- autor: Siwy248, 2016-09-05 08:46
-
Niestety w 2 kolejce Sparta przegrywa wysoko na własnym boisku z Bizonem Wilkowo 0:6 (0:2).
Pierwsza połowa nie zapowiadała sromotnej porażki naszej drużyny. Do 40 min poziom meczu nie zachwycał ale to to Spartanie minimalnie byli stroną przeważającą. Już w 12 min Sparta mogła wyjść na prowadzenie. Akcję rozpoczął Paweł Langier, który popisał się ładnym prostopadłym podaniem do wychodzącego sam na sam z bramkarzem Pawła Pokory. Niestety nasz zawodnik zbyt daleko wypuścił sobie piłkę i później z ostrego kąta trudno było zaskoczyć golkipera gości. W 17min z powodu kontuzji boisko musiał opuścić Damian Krzemiński. W 24 min Bizon był blisko strzelenia bramki, na szczęście z lini bramkowej piłkę wybił Przemysław Żynel. W kolejnych minutach Sparta częściej atakowała lecz głównie strzały zza 16-stki pewnie bronił bramkarz gości. W 39 min najprawdopodobniej poważnej kontuzji (podejrzenie zerwania więzadeł) nabawił się nasz defensywny pomocnik Krystian Murzyn i Sparta grając w 10-tkę przez parę minut traci 2 bramki. W 40min w sytuacji sam na sam Bartka pewnie pokonuje napastnik Spartaka, a chwilę później po niepotrzebnym faulu w polu karnym naszego stopera sędzia dyktuje rzut karny, który pewnie wykonuje strzelec pierwszego gola. Na początku drugiej połowy zawodnicy Sparty rzucili się do odrabiania strat. Niestety w 51min kolejnego urazu nabawiła się Dawid Niciński, który także musiał opuścić boisko. W 53 min Spartanie powinni uzyskać bramkę kontaktową. Po dośrodkowaniu piłki z rzutu wolnego przez Piotra Korszuna w pole świetną okazję marnuje Paweł Pokora, który niepilnowany z 5-iu metrów strzela głową prosto w bramkarza. W kolejnych minutach gra toczy się w obrębie środka boiska, a Sparta nie mając nic do stracenia zaczyna grać trójką obrońców. Niestety manewr ten okazał się zgubny gdyż w 70min tracimy z rzutu rożnego bramkę, która całkowicie podcina skrzydła naszej drużynie. Kolejne minuty to trzy łatwo strzelone bramki przez Bizon Wilkowo i mecz kończy się wysokim zwycięstwem gości 6:0.
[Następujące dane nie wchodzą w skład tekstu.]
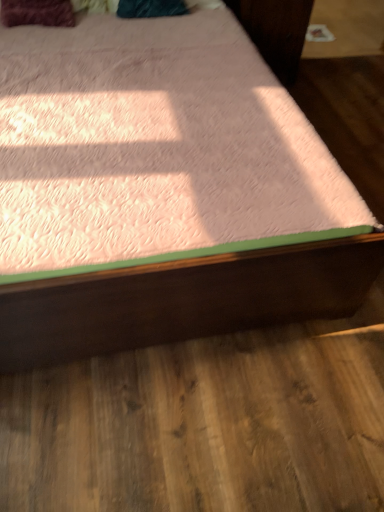 Question: Considering the relative sizes of velvet maroon pillow at upper left and pink plush bed at center in the image provided, is velvet maroon pillow at upper left taller than pink plush bed at center?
Z przebiegu meczu pozostał wielki niedosyt, gdyż drużyna z Wilkowa prezentowała poziom zbliżony do poziomu gry Sparty. Niestety kontuzje ustawiły mecz i ciężko było odrobić straty naszej drużynie. Przed nami wiele meczów i z pewnością wkrótce Spartanie odniosą pierwsze zwycięstwo w A-klasie.